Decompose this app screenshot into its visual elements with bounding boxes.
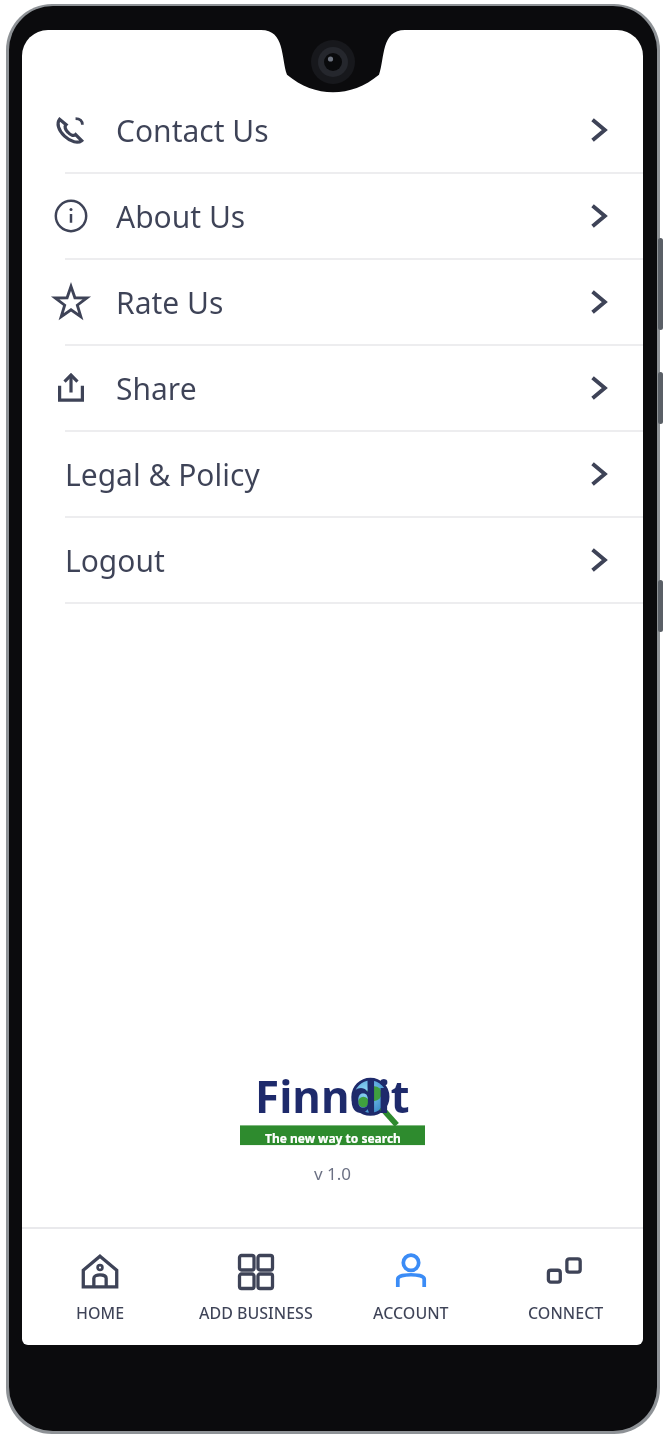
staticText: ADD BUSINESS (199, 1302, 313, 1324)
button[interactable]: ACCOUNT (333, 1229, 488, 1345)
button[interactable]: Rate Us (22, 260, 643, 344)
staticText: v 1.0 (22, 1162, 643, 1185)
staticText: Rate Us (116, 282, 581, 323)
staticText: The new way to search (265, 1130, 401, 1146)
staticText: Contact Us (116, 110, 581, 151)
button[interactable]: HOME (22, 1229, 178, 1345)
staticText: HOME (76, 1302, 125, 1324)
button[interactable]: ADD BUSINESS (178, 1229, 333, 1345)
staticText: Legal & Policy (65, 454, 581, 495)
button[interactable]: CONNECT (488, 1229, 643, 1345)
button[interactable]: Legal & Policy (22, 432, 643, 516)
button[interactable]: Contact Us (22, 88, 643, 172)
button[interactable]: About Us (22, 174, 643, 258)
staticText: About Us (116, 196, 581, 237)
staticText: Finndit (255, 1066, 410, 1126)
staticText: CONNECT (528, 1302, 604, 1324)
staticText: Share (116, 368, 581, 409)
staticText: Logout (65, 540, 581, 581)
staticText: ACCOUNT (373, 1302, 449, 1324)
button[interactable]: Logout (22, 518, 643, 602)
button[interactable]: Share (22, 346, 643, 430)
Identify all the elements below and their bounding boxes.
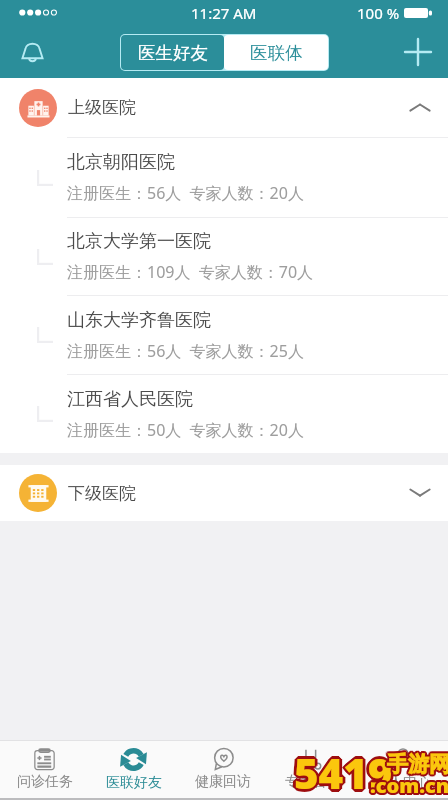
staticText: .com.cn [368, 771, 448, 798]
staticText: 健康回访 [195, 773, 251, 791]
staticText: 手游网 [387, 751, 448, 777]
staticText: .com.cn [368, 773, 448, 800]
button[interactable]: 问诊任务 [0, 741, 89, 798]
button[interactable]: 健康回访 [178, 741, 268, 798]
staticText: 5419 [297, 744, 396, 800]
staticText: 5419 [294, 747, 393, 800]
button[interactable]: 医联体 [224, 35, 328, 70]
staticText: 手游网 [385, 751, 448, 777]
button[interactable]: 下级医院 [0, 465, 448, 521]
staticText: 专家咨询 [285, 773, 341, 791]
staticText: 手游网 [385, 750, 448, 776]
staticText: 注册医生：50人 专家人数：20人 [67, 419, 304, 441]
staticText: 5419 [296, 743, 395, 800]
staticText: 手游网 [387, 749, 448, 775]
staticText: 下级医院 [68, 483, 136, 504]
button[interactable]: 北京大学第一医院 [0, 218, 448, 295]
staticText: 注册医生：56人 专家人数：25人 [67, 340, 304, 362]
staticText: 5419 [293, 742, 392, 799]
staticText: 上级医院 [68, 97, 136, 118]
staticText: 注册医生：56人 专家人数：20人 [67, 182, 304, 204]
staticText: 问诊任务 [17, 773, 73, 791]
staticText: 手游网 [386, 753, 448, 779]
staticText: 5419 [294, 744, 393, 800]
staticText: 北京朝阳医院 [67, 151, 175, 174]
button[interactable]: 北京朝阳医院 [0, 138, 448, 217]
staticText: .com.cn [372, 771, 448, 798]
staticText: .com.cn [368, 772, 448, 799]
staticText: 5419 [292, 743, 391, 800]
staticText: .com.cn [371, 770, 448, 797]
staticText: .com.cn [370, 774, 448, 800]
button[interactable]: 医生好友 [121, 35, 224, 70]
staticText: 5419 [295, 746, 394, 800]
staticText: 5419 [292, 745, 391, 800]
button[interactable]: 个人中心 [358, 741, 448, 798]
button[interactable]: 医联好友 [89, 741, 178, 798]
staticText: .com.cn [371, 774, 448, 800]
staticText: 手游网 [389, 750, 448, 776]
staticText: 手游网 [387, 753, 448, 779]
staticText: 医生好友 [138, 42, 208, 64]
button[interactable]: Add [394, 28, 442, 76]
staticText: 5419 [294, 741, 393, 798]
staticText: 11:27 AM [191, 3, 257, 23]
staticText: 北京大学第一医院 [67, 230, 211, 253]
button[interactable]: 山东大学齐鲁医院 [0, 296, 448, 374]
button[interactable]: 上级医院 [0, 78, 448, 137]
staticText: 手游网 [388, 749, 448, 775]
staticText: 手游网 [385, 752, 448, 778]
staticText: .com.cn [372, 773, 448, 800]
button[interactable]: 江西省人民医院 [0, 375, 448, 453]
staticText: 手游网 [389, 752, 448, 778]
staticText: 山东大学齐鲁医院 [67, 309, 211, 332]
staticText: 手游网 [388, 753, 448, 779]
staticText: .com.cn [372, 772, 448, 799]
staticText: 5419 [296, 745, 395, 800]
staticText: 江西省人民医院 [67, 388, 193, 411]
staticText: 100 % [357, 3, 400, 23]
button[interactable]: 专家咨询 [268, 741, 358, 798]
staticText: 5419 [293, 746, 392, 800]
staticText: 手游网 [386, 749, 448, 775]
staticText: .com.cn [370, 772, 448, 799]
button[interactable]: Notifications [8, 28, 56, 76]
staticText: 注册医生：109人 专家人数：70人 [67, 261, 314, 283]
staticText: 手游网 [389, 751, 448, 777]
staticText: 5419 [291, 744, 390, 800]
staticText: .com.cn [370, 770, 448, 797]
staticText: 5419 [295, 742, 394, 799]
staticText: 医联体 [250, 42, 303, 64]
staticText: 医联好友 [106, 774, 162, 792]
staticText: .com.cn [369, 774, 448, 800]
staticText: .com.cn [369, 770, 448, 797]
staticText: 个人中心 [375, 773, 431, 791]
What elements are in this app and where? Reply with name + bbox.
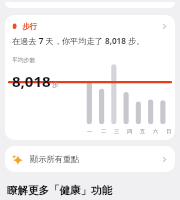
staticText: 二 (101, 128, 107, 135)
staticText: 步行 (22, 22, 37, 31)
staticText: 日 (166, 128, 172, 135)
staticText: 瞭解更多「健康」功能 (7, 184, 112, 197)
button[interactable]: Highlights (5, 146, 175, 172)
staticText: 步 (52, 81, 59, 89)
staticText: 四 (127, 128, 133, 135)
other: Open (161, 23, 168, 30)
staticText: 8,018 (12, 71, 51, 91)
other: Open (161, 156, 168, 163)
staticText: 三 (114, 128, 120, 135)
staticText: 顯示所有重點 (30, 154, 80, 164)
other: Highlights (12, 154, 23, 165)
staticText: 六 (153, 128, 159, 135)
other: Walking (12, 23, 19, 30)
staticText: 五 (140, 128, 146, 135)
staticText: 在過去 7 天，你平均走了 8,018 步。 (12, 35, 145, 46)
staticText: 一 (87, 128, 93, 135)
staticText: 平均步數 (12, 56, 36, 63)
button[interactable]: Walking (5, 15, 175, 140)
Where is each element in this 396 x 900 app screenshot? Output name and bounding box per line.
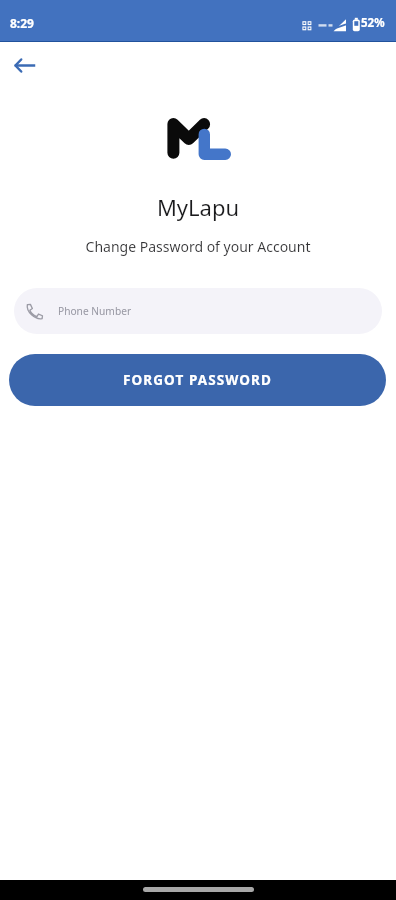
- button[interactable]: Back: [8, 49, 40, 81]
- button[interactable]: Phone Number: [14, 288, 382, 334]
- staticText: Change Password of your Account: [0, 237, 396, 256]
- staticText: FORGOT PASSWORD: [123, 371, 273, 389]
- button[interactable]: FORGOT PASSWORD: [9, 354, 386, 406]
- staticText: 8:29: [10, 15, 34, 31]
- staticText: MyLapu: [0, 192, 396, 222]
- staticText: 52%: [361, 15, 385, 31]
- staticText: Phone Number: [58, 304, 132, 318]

==================================================

- _Task description_
Output the whole of the data, unchanged; keep the pictures out.

- _Output below_
Decompose this app screenshot into its visual elements with bounding boxes.
staticText: ADD BUSINESS (199, 1302, 313, 1324)
button[interactable]: ACCOUNT (333, 1229, 488, 1345)
button[interactable]: Rate Us (22, 260, 643, 344)
staticText: v 1.0 (22, 1162, 643, 1185)
staticText: Rate Us (116, 282, 581, 323)
staticText: The new way to search (265, 1130, 401, 1146)
staticText: Contact Us (116, 110, 581, 151)
button[interactable]: HOME (22, 1229, 178, 1345)
staticText: HOME (76, 1302, 125, 1324)
button[interactable]: ADD BUSINESS (178, 1229, 333, 1345)
staticText: Legal & Policy (65, 454, 581, 495)
button[interactable]: CONNECT (488, 1229, 643, 1345)
button[interactable]: Legal & Policy (22, 432, 643, 516)
button[interactable]: Contact Us (22, 88, 643, 172)
button[interactable]: About Us (22, 174, 643, 258)
staticText: About Us (116, 196, 581, 237)
staticText: Finndit (255, 1066, 410, 1126)
staticText: CONNECT (528, 1302, 604, 1324)
staticText: Share (116, 368, 581, 409)
staticText: Logout (65, 540, 581, 581)
staticText: ACCOUNT (373, 1302, 449, 1324)
button[interactable]: Logout (22, 518, 643, 602)
button[interactable]: Share (22, 346, 643, 430)
Identify all the elements below and their bounding boxes.
staticText: .com.cn [368, 771, 448, 798]
staticText: 健康回访 [195, 773, 251, 791]
staticText: 手游网 [387, 751, 448, 777]
staticText: .com.cn [368, 773, 448, 800]
button[interactable]: 问诊任务 [0, 741, 89, 798]
button[interactable]: 健康回访 [178, 741, 268, 798]
staticText: 5419 [297, 744, 396, 800]
staticText: 5419 [294, 747, 393, 800]
button[interactable]: 医联体 [224, 35, 328, 70]
staticText: 手游网 [385, 751, 448, 777]
button[interactable]: 下级医院 [0, 465, 448, 521]
staticText: 专家咨询 [285, 773, 341, 791]
staticText: 手游网 [385, 750, 448, 776]
staticText: 注册医生：50人 专家人数：20人 [67, 419, 304, 441]
staticText: 5419 [296, 743, 395, 800]
staticText: 手游网 [387, 749, 448, 775]
staticText: 下级医院 [68, 483, 136, 504]
button[interactable]: 北京大学第一医院 [0, 218, 448, 295]
staticText: 注册医生：56人 专家人数：25人 [67, 340, 304, 362]
staticText: 5419 [293, 742, 392, 799]
staticText: 上级医院 [68, 97, 136, 118]
staticText: 注册医生：56人 专家人数：20人 [67, 182, 304, 204]
staticText: 问诊任务 [17, 773, 73, 791]
staticText: 手游网 [386, 753, 448, 779]
staticText: 5419 [294, 744, 393, 800]
staticText: 北京朝阳医院 [67, 151, 175, 174]
button[interactable]: 北京朝阳医院 [0, 138, 448, 217]
staticText: .com.cn [372, 771, 448, 798]
staticText: .com.cn [368, 772, 448, 799]
staticText: 5419 [292, 743, 391, 800]
staticText: .com.cn [371, 770, 448, 797]
staticText: .com.cn [370, 774, 448, 800]
button[interactable]: 医生好友 [121, 35, 224, 70]
staticText: 5419 [295, 746, 394, 800]
staticText: 5419 [292, 745, 391, 800]
button[interactable]: 个人中心 [358, 741, 448, 798]
button[interactable]: 医联好友 [89, 741, 178, 798]
staticText: .com.cn [371, 774, 448, 800]
staticText: 手游网 [389, 750, 448, 776]
staticText: 手游网 [387, 753, 448, 779]
staticText: 医生好友 [138, 42, 208, 64]
button[interactable]: Add [394, 28, 442, 76]
staticText: 5419 [294, 741, 393, 798]
staticText: 11:27 AM [191, 3, 257, 23]
staticText: 北京大学第一医院 [67, 230, 211, 253]
button[interactable]: 山东大学齐鲁医院 [0, 296, 448, 374]
button[interactable]: 上级医院 [0, 78, 448, 137]
staticText: 手游网 [388, 749, 448, 775]
staticText: 手游网 [385, 752, 448, 778]
staticText: .com.cn [372, 773, 448, 800]
button[interactable]: 江西省人民医院 [0, 375, 448, 453]
staticText: 手游网 [389, 752, 448, 778]
staticText: 山东大学齐鲁医院 [67, 309, 211, 332]
staticText: 手游网 [388, 753, 448, 779]
staticText: .com.cn [372, 772, 448, 799]
staticText: 5419 [296, 745, 395, 800]
staticText: 江西省人民医院 [67, 388, 193, 411]
staticText: 100 % [357, 3, 400, 23]
button[interactable]: 专家咨询 [268, 741, 358, 798]
staticText: 5419 [293, 746, 392, 800]
staticText: 手游网 [386, 749, 448, 775]
staticText: .com.cn [370, 772, 448, 799]
button[interactable]: Notifications [8, 28, 56, 76]
staticText: 注册医生：109人 专家人数：70人 [67, 261, 314, 283]
staticText: 手游网 [389, 751, 448, 777]
staticText: 5419 [291, 744, 390, 800]
staticText: .com.cn [370, 770, 448, 797]
staticText: 5419 [295, 742, 394, 799]
staticText: 医联体 [250, 42, 303, 64]
staticText: 医联好友 [106, 774, 162, 792]
staticText: .com.cn [369, 774, 448, 800]
staticText: .com.cn [369, 770, 448, 797]
staticText: 个人中心 [375, 773, 431, 791]
What elements are in this app and where? Reply with name + bbox.
staticText: 二 (101, 128, 107, 135)
staticText: 步行 (22, 22, 37, 31)
staticText: 日 (166, 128, 172, 135)
staticText: 瞭解更多「健康」功能 (7, 184, 112, 197)
button[interactable]: Highlights (5, 146, 175, 172)
staticText: 步 (52, 81, 59, 89)
staticText: 四 (127, 128, 133, 135)
other: Open (161, 23, 168, 30)
staticText: 8,018 (12, 71, 51, 91)
other: Open (161, 156, 168, 163)
staticText: 三 (114, 128, 120, 135)
staticText: 顯示所有重點 (30, 154, 80, 164)
other: Highlights (12, 154, 23, 165)
staticText: 六 (153, 128, 159, 135)
other: Walking (12, 23, 19, 30)
staticText: 五 (140, 128, 146, 135)
staticText: 在過去 7 天，你平均走了 8,018 步。 (12, 35, 145, 46)
staticText: 一 (87, 128, 93, 135)
staticText: 平均步數 (12, 56, 36, 63)
button[interactable]: Walking (5, 15, 175, 140)
Where is each element in this 396 x 900 app screenshot? Output name and bounding box per line.
- button[interactable]: Back: [8, 49, 40, 81]
- button[interactable]: Phone Number: [14, 288, 382, 334]
- staticText: Change Password of your Account: [0, 237, 396, 256]
- staticText: FORGOT PASSWORD: [123, 371, 273, 389]
- button[interactable]: FORGOT PASSWORD: [9, 354, 386, 406]
- staticText: 8:29: [10, 15, 34, 31]
- staticText: MyLapu: [0, 192, 396, 222]
- staticText: 52%: [361, 15, 385, 31]
- staticText: Phone Number: [58, 304, 132, 318]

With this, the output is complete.